Reliability of the squat jump force-velocity and load-velocity profiles
Guy Gregory Haff
Journal of Strength and Conditioning Research
National Strength and Conditioning Association
School of Medical and Health Sciences
The reliability of the squat jump force-velocity and load-velocity profiles. J Strength Cond Res XX(X): 000-000, 2021-The purpose of this study was to investigate the between-session reliability of the squat jump force-velocity (FV) and load-velocity (LV) profiles. Eighteen subjects (age = 28.1 ± 4.8 years; height = 1.7 ± 9.7; body mass = 74.7 ± 12.8) who could back squat >1.5 times body mass participated in this study. Each subject completed a familiarization session, followed by 2 experimental sessions each separated by 72 hours. Subjects performed a series of squat jumps on a force plate against external loads between 0 and 100% of their body mass in a quasi-randomized block order.
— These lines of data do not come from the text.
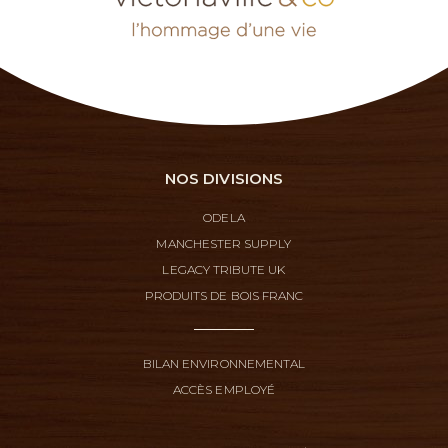
NOS DIVISIONS
ODELA
MANCHESTER SUPPLY
LEGACY TRIBUTE UK
PRODUITS DE BOIS FRANC
BILAN ENVIRONNEMENTAL
ACCÈS EMPLOYÉ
Intraclass correlation coefficient (ICC) and coefficient of variation (CV) were used to examine the between-session reliability. Peak velocity (PV) and mean velocity (MV) at each load were highly reliable (ICC >0.80, CV% <7.41, SEM <0.13 m·s-1, smallest detectable difference [SDD] <0.31 m·s-1, ES <0.21). Force-velocity profiles created with peak force and relative peak force resulted in poor to excellent reliability (ICC = 0.34-0.92, CV% = 11.9-26.3). When mean and relative mean forces were used to create FV profiles, there was poor to good reliability (ICC = 0.03-0.85, CV% = 18.1-39.4). When the LV profile was calculated with PV (ICC = 0.60-0.90, CV% = 7.9-16.9) or MV (ICC = 0.49-0.91, CV% = 11.1-23.4), there was poor to excellent reliability. There was no time effect found between sessions for both FV and LV profiles. The squat jump FV and LV profiles established with a force plate are not reliable. Therefore, these profiles are not recommended to be used to inform programming decisions.